The Southern District of New York has issued an opinion in a case brought by photographer Rebecca Walsh against Townsquare Media. Walsh, a professional photographer, sued Townsquare for copyright infringement over their alleged use of her copyrighted photograph without a license. The defendant filed a motion for judgment on the pleadings, which the court granted. The court concluded that “[d]efendant’s publication of the Photograph constituted fair use.”
Walsh licenses her photographs for online and print media to use. In September 2018, Walsh photographed rapper Cardi B at a Tom Ford fashion show in New York City. She made her photographs available to license through Getty ImagesA few days after the fashion show, the defendant ran an article about a collaboration between Cardi B and Tom Ford, and used Walsh’s image in the article. The plaintiff said the defendant “‘expropriated’ the Photograph and ‘displayed’ it in the Article.” Townsquare Media said the Post was “embedded.”
The court noted that “in the current version of the Article, the two Instagram posts that remain displayed link directly to Instagram when clicked on, indicating they have been embedded.” The second image was from Cardi B’s account, which was a screenshot of another post. A third post was a compilation of images, including the photograph at issue. After Walsh filed the lawsuit, the defendant removed the embedded Instagram from the article.
The court relied on the Copyright Act, which “grants a copyright owner the exclusive rights to authorize the reproduction, distribution, and preparation of derivatives of the owner’s work,” and the doctrine of fair use, where “a defendant who otherwise would have violated one or more of these exclusive rights may avoid liability if [it] can establish that [it] made ‘fair use’ of the copyrighted material.” The four non-exclusive factors that define fair use are: “(1) the purpose and character of the use, (2) the nature of the work, (3) the amount and substantiality of the portion used in relation to the copyrighted work as a whole, and (4) the effect of the use upon the potential market for or value of copyrighted work.” For example, fair use can constitute, “criticism, comment, news reporting, teaching, scholarship, and research.” The burden was placed on the defendant to show that their use of the photograph was fair.
The court first examined if the use “merely supersedes the objects of the original creation, or instead adds something new…it asks, in other words, whether and to what extent the new work is transformative.” The court said while news reporting can constitute fair use, it does not guarantee fair use; noting that “it is not fair use to republish a photograph of a celebrity or public figure intended to generically accompany an article about that person or to describe the event depicted in the photograph.” The court found that this factor favored the defendant because “the Article uses the Photograph for an entirely different purpose than originally intended. The Photograph was taken to ‘depict Cardi B at Tom Ford’s fashion show.’” Meanwhile, the article is about Cardi B’s lipstick collaboration with Tom Ford.

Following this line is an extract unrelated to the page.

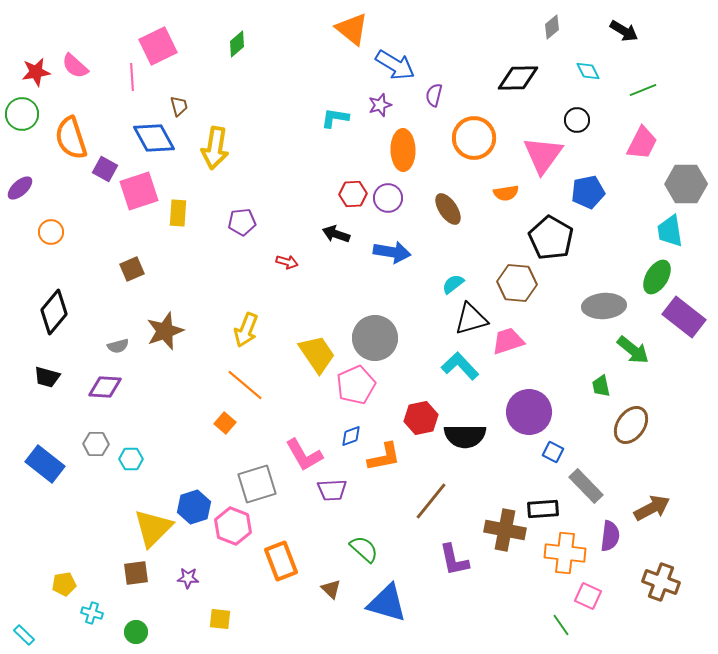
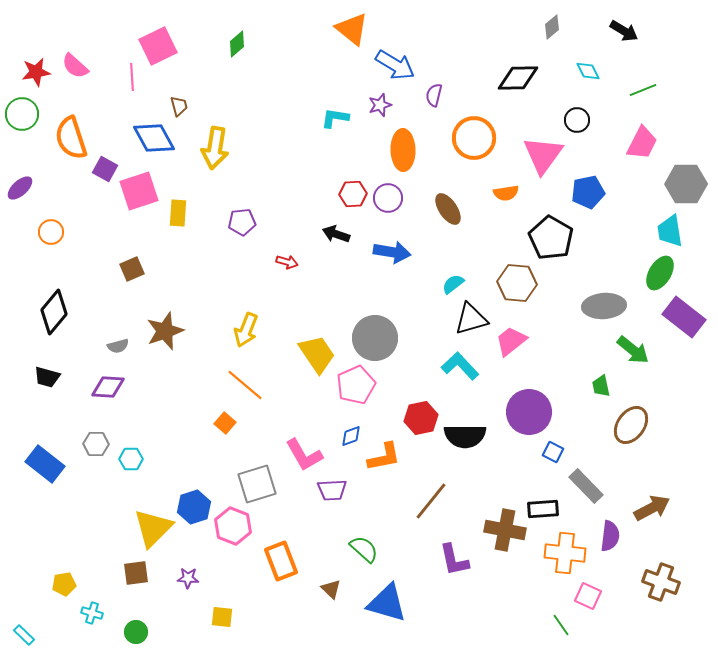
green ellipse at (657, 277): moved 3 px right, 4 px up
pink trapezoid at (508, 341): moved 3 px right; rotated 20 degrees counterclockwise
purple diamond at (105, 387): moved 3 px right
yellow square at (220, 619): moved 2 px right, 2 px up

Therefore, the court states that “defendant did not publish the Photograph simply to present its content. It did not use the Photograph as a generic image of Cardi B to accompany an article about Cardi B…or as an image of her at Tom Ford’s fashion show alongside an article about the fashion show.”
The third fair use factor is “the amount and substantiality of the portion used in relation to the copyrighted work as a whole.” The court stated that “[a]s a quantitative matter, the Post included an uncropped, though resized, version of the Photograph. As a qualitative matter, however, although Plaintiff complains that Defendant could have used any other image of Cardi B to accompany its article or requested a license from Plaintiff, the Post is the only image that could have accomplished XXL Mag’s journalistic objective of describing a social media story and providing readers with the relevant posts. Even the Photograph itself, on its own, would not have been a reasonable substitute.” Therefore, the court concludes that “no more was taken than necessary.”
The fourth element to fair use is the “potential market for or value of the work.” The court said “because the photograph did not appear on its own, but as part of the Post, alongside text and another image, it is implausible that the defendant’s use would compete with Plaintiff’s business or affect the market or value of her work.”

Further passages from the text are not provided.